Our study suggests that the GP might be a very important professional for families who present regularly to general practice with a high health need. GPs might be able to impact on child outcomes through treating health needs of the parents and building a therapeutic relationship with the parents. We do not know what proportion of families with maltreatment-related concerns fit this description.
Funding is needed to develop a model of response to child maltreatment in general practice which incorporates the seven responses we identified (as well as any additional responses from future studies). Any such model must prioritise the therapeutic relationship and establish genuine help-seeking behaviour in parents, while also recognising the potential harms of this approach. The concerns about discouraging families from presenting to healthcare services should be taken seriously. This research will also be pertinent to developing the role of ‘lead professional’ for GPs.
Models of GP practice in relation to child maltreatment must be rigorously evaluated for efficacy, safety and cost.

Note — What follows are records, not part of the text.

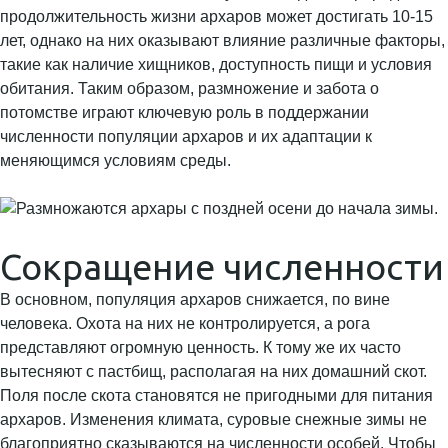
продолжительность жизни архаров может достигать 10-15
лет, однако на них оказывают влияние различные факторы,
такие как наличие хищников, доступность пищи и условия
обитания. Таким образом, размножение и забота о
потомстве играют ключевую роль в поддержании
численности популяции архаров и их адаптации к
меняющимся условиям среды.
Сокращение численности
В основном, популяция архаров снижается, по вине
человека. Охота на них не контролируется, а рога
представляют огромную ценность. К тому же их часто
вытесняют с пастбищ, располагая на них домашний скот.
Поля после скота становятся не пригодными для питания
архаров. Изменения климата, суровые снежные зимы не
благоприятно сказываются на численности особей. Чтобы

The authors would like to thank the professionals who gave up their valuable time to make this study possible.
Contributors JW designed the study, conducted the interviews, analysed and interpreted data. She is the guarantor. RG and MB designed the study, supervised the analyses and contributed to the writing of the article. DG and JA contributed to the design of the study, interpretation of findings and contributed to the writing of the article. JW, RG and MB took responsibility for the integrity of the data and the accuracy of the data analysis.
Funding This study was funded by an MRC/ESRC interdisciplinary studentship awarded to JW (grant number G0800112).
Competing interests RG is supported by awards establishing the Farr Institute of Health Informatics Research at UCLP Partners from the MRC, in partnership with Arthritis Research UK, the British Heart Foundation, Cancer Research UK, the Economic and Social Research Council, the Engineering and Physical Sciences Research Council, the National Institute of Health Research, the National Institute for Social Care and Health Research (Welsh Assembly Government), the Chief Scientist Office (Scottish Government Health Directorates) and the Wellcome Trust (MR/K006584/1).
Ethics approval Ethical approval for the interviews and observations was given by the Central London 1 NHS Research Ethics Committee on 8 October 2010 (Reference 10/H0718/6).
Provenance and peer review Not commissioned; externally peer reviewed.
Data sharing statement No additional data are available.